Your task => Only one stretch of the data below is wanted: the lines starting at the one with "[3] Atiyah, M. F., Macdona" and ending at the one with "school of thought, design, and", both included, given again exactly.

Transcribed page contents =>
━━━
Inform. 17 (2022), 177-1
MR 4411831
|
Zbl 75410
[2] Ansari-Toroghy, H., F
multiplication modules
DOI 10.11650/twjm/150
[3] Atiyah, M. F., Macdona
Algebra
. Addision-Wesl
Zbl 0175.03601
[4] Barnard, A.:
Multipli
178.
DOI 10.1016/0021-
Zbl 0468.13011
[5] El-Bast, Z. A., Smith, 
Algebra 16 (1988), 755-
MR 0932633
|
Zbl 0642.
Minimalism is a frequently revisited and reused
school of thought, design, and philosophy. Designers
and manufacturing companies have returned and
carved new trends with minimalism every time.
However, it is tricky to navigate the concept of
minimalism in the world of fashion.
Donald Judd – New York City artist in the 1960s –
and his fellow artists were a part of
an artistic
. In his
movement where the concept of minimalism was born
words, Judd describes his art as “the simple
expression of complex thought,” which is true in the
━━━
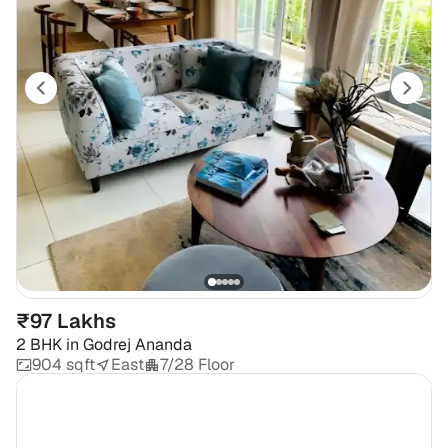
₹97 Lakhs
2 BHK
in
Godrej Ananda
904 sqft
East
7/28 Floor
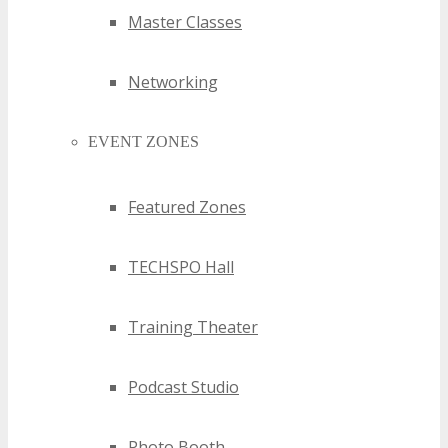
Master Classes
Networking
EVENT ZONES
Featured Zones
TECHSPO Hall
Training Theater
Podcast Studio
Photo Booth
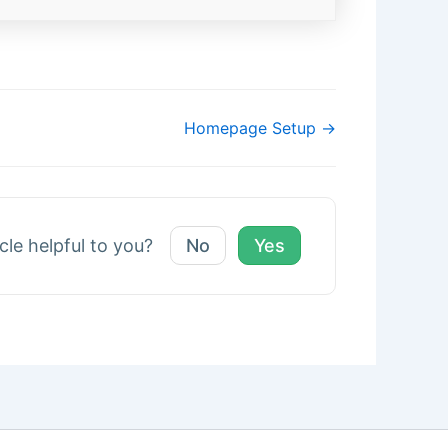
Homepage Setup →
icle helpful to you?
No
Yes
━━━
Task solution =>
[3] Atiyah, M. F., Macdona
Algebra
. Addision-Wesl
Zbl 0175.03601
[4] Barnard, A.:
Multipli
178.
DOI 10.1016/0021-
Zbl 0468.13011
[5] El-Bast, Z. A., Smith, 
Algebra 16 (1988), 755-
MR 0932633
|
Zbl 0642.
Minimalism is a frequently revisited and reused
school of thought, design, and philosophy. Designers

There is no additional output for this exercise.